RECORDS SHOWN:
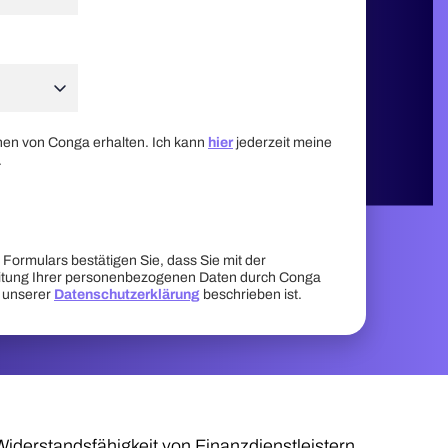
nen von Conga erhalten. Ich kann
hier
jederzeit meine
.
Formulars bestätigen Sie, dass Sie mit der
itung Ihrer personenbezogenen Daten durch Conga
n unserer
Datenschutzerklärung
beschrieben ist.
Widerstandsfähigkeit von Finanzdienstleistern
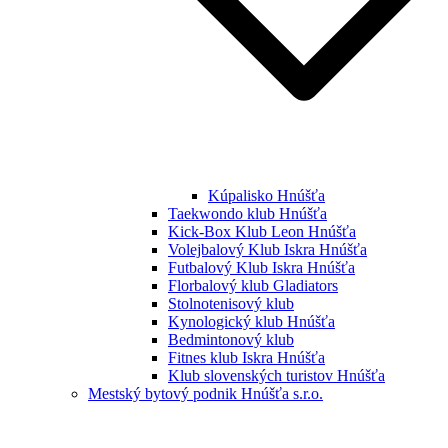
Kúpalisko Hnúšťa
Taekwondo klub Hnúšťa
Kick-Box Klub Leon Hnúšťa
Volejbalový Klub Iskra Hnúšťa
Futbalový Klub Iskra Hnúšťa
Florbalový klub Gladiators
Stolnotenisový klub
Kynologický klub Hnúšťa
Bedmintonový klub
Fitnes klub Iskra Hnúšťa
Klub slovenských turistov Hnúšťa
Mestský bytový podnik Hnúšťa s.r.o.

WORK REQUEST: Write out the material above once more, exactly as it reads, with no pictures.

WRITTEN ANSWER:
nen von Conga erhalten. Ich kann
hier
jederzeit meine
.
Formulars bestätigen Sie, dass Sie mit der
itung Ihrer personenbezogenen Daten durch Conga
n unserer
Datenschutzerklärung
beschrieben ist.
Widerstandsfähigkeit von Finanzdienstleistern
Kúpalisko Hnúšťa
Taekwondo klub Hnúšťa
Kick-Box Klub Leon Hnúšťa
Volejbalový Klub Iskra Hnúšťa
Futbalový Klub Iskra Hnúšťa
Florbalový klub Gladiators
Stolnotenisový klub
Kynologický klub Hnúšťa
Bedmintonový klub
Fitnes klub Iskra Hnúšťa
Klub slovenských turistov Hnúšťa
Mestský bytový podnik Hnúšťa s.r.o.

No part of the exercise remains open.